**EXERCISE DIRECTIONS**
All of the data is to be printed exactly, though the images must be left off.

-- Opening Marker --

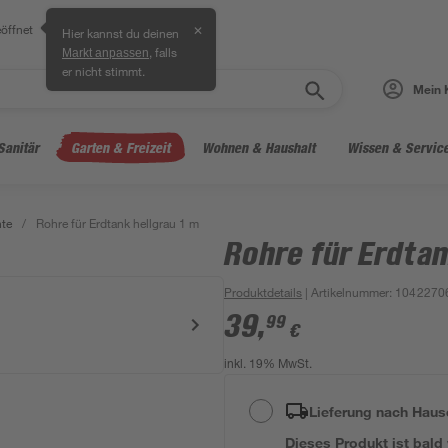
öffnet
✕
Hier kannst du deinen
, falls
Markt anpassen
er nicht stimmt.
Mein 
Sanitär
Garten & Freizeit
Wohnen & Haushalt
Wissen & Servic
hte
/
Rohre für Erdtank hellgrau 1 m
Rohre für Erdtan
Produktdetails
| Artikelnummer
:
1042270
39
,
99
€
inkl. 19% MwSt.
Lieferung nach Haus
Dieses Produkt ist bald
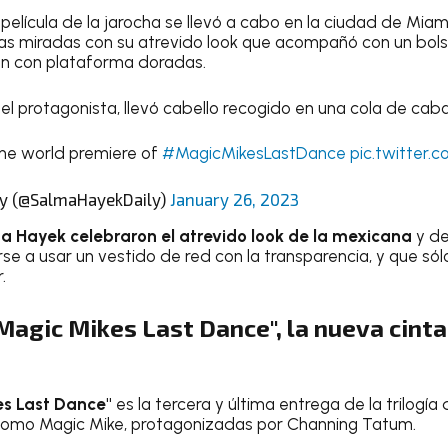
película de la jarocha se llevó a cabo en la ciudad de Miam
as miradas con su atrevido look que acompañó con un bol
ón con plataforma doradas.
el protagonista, llevó cabello recogido en una cola de cabal
he world premiere of
#MagicMikesLastDance
pic.twitter.
ly (@SalmaHayekDaily)
January 26, 2023
a Hayek celebraron el atrevido look de la mexicana
y de
rse a usar un vestido de red con la transparencia, y que sól
.
Magic Mikes Last Dance", la nueva cint
es Last Dance"
es la tercera y última entrega de la trilogí
omo Magic Mike, protagonizadas por Channing Tatum.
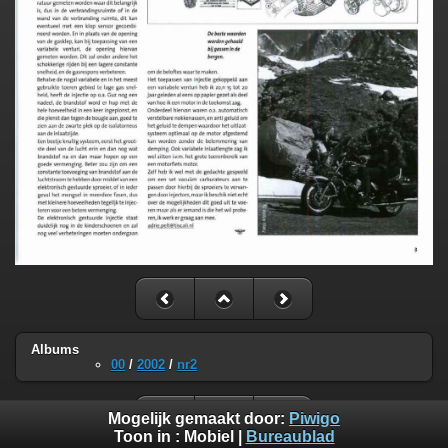
Albums
00
/
2002
/
nr2
Mogelijk gemaakt door:
Piwigo
Toon in :
Mobiel
|
Bureaublad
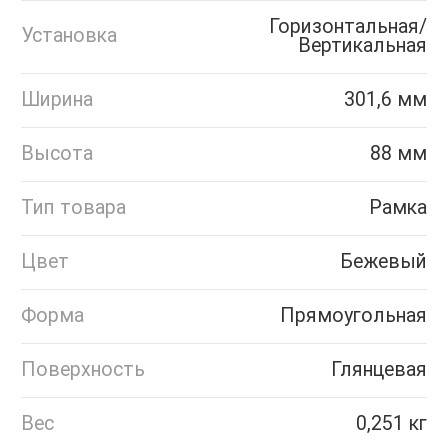
Горизонтальная/
Установка
Вертикальная
Ширина
301,6 мм
Высота
88 мм
Тип товара
Рамка
Цвет
Бежевый
Форма
Прямоугольная
Поверхность
Глянцевая
Вес
0,251 кг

-- Closing Marker --

**TASK ANSWER**
öffnet
✕
Hier kannst du deinen
, falls
Markt anpassen
er nicht stimmt.
Mein 
Sanitär
Garten & Freizeit
Wohnen & Haushalt
Wissen & Servic
hte
/
Rohre für Erdtank hellgrau 1 m
Rohre für Erdtan
Produktdetails
| Artikelnummer
:
1042270
39
,
99
€
inkl. 19% MwSt.
Lieferung nach Haus
Dieses Produkt ist bald
película de la jarocha se llevó a cabo en la ciudad de Miam
as miradas con su atrevido look que acompañó con un bol
ón con plataforma doradas.
el protagonista, llevó cabello recogido en una cola de cabal
he world premiere of
#MagicMikesLastDance
pic.twitter.
ly (@SalmaHayekDaily)
January 26, 2023
a Hayek celebraron el atrevido look de la mexicana
y de
rse a usar un vestido de red con la transparencia, y que sól
.
Magic Mikes Last Dance", la nueva cint
es Last Dance"
es la tercera y última entrega de la trilogí
omo Magic Mike, protagonizadas por Channing Tatum.
Albums
00
/
2002
/
nr2
Mogelijk gemaakt door:
Piwigo
Toon in :
Mobiel
|
Bureaublad
Горизонтальная/
Установка
Вертикальная
Ширина
301,6 мм
Высота
88 мм
Тип товара
Рамка
Цвет
Бежевый
Форма
Прямоугольная
Поверхность
Глянцевая
Вес
0,251 кг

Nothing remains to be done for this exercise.